As you know, "The 2018 prequel Codename Villanelle is a compilation of four serial e-book novellas published in 2014–2016, and the sequel novel Killing Eve: No Tomorrow was published in 2019.

Villanelle's character is a Russian orphan who, after murdering the killers of her gangster father, was rescued from prison by The Twelve and trained as a hitwoman and compensated with a luxurious life in the West. Villanelle becomes the quarry of British intelligence agent Eve Polastri".

Killing Eve - Book 3.jpeg

In this final installment, "As Villanelle returns to face her childhood demons and the Russian winter, Eve finds herself on the run from The Twelve, who want her dead. As the action moves between London and St Petersburg, and Eve and Villanelle finally admit their mutual erotic obsession, the chess game approaches its lethal, unforgettable conclusion:".

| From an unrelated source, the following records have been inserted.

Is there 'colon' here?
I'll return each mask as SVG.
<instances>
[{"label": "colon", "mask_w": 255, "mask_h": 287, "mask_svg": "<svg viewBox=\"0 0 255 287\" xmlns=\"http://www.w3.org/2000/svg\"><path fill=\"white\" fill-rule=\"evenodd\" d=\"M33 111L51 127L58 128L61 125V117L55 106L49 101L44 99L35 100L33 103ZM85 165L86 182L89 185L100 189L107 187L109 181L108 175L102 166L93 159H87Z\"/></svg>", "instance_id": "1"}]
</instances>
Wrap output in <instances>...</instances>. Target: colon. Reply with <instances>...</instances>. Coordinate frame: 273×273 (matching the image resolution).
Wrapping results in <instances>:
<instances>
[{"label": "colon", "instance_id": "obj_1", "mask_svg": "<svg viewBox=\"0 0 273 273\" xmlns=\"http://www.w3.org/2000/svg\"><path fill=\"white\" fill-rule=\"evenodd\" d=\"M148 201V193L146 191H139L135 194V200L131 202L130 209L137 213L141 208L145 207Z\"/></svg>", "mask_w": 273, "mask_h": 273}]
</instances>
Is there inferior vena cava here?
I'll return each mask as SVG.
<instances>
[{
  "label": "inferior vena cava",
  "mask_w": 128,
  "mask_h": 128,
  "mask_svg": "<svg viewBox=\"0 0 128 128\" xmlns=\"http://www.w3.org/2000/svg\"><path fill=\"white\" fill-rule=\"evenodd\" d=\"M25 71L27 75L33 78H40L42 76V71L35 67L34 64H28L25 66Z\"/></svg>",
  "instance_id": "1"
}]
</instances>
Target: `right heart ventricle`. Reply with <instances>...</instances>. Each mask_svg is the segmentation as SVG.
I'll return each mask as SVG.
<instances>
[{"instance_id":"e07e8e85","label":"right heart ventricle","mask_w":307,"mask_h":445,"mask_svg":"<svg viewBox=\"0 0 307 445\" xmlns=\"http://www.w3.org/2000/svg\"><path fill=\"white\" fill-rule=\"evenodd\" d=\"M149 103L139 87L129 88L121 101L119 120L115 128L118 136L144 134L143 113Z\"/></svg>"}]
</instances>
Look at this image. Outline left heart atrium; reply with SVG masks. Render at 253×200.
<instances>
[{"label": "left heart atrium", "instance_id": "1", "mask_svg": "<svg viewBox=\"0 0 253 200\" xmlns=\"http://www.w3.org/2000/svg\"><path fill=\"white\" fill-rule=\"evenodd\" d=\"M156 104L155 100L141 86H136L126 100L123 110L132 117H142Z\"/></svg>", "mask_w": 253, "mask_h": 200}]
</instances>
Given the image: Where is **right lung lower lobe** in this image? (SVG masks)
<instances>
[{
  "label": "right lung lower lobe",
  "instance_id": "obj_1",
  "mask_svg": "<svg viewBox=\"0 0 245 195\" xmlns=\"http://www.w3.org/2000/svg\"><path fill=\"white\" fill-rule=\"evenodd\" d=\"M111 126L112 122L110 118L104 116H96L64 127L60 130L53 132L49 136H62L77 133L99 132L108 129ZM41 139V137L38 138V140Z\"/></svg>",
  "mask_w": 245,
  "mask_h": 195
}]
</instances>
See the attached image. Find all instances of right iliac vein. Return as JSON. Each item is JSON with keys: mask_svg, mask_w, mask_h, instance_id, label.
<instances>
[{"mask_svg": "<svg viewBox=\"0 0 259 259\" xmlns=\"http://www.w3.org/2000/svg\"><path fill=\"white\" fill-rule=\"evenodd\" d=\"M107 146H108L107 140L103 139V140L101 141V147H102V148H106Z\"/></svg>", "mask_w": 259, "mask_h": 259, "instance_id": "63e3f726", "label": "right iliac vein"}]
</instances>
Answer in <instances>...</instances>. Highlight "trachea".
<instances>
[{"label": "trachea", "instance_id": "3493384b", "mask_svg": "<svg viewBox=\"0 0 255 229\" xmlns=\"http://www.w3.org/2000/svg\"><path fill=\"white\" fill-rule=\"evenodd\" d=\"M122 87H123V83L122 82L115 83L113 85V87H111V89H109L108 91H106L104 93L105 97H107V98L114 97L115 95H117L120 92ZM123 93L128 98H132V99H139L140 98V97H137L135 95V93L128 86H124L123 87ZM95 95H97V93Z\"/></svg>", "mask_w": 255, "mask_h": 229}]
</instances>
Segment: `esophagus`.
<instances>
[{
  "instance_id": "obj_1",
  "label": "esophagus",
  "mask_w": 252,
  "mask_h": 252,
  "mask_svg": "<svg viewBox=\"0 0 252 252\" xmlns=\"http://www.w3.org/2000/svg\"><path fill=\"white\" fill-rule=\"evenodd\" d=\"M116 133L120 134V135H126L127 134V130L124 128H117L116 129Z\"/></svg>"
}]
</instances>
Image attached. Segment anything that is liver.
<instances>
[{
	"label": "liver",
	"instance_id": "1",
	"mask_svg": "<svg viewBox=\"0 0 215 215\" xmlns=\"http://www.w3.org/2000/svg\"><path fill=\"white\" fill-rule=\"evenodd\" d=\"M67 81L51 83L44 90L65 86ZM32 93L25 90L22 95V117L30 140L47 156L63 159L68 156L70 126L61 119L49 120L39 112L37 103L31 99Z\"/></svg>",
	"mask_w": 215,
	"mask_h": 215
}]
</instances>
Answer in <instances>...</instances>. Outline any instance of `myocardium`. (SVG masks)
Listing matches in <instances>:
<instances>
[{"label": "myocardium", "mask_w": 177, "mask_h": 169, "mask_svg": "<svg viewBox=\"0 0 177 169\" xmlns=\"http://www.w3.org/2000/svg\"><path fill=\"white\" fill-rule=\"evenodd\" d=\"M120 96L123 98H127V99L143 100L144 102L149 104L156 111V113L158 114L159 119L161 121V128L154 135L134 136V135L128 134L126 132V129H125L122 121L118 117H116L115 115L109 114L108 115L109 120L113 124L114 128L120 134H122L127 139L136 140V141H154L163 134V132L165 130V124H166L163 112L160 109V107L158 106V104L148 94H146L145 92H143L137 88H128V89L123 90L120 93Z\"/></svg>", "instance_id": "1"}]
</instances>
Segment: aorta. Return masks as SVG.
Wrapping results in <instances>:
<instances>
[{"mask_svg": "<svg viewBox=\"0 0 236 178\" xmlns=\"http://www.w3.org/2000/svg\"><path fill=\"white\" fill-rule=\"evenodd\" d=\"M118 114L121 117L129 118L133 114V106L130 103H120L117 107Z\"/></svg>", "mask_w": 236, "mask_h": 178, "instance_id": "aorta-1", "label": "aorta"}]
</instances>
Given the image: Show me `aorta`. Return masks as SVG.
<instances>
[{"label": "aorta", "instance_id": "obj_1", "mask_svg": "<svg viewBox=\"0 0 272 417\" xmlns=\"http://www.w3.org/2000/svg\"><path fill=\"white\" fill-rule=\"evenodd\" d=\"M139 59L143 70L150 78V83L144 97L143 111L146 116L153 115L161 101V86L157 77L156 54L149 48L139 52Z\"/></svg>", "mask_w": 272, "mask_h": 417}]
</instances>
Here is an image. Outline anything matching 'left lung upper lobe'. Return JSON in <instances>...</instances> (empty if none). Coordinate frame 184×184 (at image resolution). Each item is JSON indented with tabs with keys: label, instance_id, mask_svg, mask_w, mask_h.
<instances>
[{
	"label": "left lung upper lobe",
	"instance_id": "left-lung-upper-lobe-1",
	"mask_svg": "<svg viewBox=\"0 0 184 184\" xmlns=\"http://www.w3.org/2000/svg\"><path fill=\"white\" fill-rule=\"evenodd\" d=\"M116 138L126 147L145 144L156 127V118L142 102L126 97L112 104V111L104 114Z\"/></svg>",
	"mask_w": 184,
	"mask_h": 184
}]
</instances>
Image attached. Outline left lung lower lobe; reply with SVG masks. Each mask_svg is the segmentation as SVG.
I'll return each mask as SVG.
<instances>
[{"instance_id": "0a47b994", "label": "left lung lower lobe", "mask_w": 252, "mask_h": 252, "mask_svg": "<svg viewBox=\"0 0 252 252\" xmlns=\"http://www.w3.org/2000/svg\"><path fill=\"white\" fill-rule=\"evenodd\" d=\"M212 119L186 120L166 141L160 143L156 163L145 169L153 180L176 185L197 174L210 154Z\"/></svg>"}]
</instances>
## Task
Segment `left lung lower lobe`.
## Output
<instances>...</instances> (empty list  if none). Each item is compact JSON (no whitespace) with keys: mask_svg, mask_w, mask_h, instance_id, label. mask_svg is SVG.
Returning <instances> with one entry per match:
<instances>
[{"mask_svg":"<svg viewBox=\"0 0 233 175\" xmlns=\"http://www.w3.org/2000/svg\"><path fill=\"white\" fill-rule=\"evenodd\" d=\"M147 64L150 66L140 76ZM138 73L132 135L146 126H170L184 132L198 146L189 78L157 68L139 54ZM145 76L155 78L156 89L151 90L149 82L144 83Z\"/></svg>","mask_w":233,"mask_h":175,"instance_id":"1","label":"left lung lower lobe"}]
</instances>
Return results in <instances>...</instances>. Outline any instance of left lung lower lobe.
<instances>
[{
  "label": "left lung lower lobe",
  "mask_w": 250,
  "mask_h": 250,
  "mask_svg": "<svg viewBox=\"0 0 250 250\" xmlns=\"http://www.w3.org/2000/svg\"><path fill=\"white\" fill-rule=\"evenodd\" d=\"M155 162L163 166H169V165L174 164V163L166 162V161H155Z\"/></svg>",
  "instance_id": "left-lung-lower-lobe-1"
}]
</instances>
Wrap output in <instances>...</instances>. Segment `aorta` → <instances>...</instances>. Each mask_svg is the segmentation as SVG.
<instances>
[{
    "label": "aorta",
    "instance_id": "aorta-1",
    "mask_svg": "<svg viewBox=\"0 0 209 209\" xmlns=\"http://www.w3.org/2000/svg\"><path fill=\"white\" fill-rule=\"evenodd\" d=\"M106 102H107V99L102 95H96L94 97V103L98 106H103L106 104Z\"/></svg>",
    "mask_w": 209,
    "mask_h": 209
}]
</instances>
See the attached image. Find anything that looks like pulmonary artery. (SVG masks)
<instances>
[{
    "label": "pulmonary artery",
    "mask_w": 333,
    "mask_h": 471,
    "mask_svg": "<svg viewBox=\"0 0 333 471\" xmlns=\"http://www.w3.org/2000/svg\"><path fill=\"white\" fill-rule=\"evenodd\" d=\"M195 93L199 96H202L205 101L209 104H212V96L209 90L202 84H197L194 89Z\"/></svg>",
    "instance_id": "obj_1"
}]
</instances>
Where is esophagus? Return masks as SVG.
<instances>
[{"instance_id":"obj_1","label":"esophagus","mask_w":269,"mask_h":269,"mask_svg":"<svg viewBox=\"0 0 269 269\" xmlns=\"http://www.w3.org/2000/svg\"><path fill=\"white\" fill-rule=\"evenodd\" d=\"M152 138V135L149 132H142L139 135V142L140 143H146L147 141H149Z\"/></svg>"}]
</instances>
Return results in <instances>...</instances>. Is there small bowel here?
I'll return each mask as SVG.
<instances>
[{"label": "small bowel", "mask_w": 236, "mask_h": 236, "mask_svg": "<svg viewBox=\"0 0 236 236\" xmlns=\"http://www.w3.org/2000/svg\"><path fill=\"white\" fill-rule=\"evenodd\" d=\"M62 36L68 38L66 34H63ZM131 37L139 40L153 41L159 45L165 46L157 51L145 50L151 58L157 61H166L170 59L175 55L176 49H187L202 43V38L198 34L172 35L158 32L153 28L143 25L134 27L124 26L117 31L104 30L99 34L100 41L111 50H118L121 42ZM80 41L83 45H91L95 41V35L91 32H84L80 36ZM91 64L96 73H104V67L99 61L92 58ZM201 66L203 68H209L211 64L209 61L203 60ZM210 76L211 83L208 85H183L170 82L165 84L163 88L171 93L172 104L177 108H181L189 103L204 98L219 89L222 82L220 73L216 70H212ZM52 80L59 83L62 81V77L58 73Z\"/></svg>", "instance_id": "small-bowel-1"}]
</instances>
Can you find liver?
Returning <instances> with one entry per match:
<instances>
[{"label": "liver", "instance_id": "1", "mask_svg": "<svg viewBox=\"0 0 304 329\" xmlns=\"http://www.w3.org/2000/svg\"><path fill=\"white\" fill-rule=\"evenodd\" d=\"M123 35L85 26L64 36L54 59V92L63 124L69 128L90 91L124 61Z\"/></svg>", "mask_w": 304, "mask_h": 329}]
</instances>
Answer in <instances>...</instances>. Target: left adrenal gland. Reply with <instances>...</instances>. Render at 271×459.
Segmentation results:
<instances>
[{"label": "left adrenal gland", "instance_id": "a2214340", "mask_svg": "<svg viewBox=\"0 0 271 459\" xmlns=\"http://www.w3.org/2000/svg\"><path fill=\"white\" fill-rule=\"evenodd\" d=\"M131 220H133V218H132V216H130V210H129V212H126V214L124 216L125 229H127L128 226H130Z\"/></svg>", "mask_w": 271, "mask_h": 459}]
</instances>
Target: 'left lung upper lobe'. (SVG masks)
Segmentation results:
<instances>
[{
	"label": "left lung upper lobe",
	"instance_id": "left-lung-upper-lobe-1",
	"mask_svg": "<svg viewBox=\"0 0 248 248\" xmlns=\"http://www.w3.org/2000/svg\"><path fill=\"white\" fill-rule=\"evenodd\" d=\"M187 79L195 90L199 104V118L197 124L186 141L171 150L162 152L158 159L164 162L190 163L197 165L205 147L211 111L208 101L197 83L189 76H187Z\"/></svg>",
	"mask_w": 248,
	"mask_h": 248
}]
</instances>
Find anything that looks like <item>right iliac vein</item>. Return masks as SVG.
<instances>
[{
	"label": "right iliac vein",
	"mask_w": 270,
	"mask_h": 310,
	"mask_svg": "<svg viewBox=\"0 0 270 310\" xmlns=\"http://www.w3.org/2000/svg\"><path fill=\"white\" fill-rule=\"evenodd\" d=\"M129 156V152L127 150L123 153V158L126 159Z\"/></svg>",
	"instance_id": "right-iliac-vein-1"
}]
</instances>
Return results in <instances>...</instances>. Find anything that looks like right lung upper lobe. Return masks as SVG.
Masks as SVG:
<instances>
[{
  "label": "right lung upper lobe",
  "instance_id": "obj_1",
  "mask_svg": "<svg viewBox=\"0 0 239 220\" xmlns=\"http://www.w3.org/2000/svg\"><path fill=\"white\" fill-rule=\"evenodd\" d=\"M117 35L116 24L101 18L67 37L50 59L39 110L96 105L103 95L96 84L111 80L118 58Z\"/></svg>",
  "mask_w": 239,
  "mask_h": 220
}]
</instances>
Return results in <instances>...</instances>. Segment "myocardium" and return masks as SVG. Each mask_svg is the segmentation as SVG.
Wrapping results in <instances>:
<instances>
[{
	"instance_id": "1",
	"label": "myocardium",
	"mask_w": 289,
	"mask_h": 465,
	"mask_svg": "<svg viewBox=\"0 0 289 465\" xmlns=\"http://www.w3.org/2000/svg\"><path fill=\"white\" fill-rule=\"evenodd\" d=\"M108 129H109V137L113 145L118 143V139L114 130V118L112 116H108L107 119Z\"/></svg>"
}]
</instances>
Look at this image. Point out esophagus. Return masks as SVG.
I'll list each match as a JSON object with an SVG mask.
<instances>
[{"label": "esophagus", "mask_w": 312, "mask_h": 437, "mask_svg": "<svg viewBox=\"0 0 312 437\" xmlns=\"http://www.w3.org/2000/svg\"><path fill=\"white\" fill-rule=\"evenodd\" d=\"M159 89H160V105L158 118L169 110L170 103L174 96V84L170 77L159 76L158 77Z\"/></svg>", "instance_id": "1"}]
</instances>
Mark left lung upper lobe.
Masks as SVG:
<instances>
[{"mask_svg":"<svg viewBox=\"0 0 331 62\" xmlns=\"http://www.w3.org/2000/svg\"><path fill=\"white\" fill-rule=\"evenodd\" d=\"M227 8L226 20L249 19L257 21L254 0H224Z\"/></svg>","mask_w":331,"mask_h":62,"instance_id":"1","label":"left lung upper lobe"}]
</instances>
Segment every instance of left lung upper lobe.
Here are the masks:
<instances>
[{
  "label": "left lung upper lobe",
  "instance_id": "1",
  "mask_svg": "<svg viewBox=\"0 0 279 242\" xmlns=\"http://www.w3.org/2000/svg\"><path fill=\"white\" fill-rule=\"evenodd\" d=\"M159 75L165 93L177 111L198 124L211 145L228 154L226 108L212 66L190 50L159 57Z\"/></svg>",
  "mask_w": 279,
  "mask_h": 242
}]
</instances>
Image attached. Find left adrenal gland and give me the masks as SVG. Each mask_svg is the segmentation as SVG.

Works Cited: Killing Eve: Die for Me

"[Reading] A book is a device to ignite the imagination". Alan Bennett
 

beginish

Moderator Emeritus
Octavian FTW.

After finishing SPQR, I moved on to Asimov’s ‘Foundation,’ which I loved. Moving on to ‘Murder by Other Means’ by John Scalzi on audio. I have also started The Overstory by Richard Powers in hard copy.
The Overstory is nothing short of astonishing. The writing is somehow very readable but on another level entirely. The same goes for The Color Purple, which I am doing on audio. Talk about a way to finish an awful year.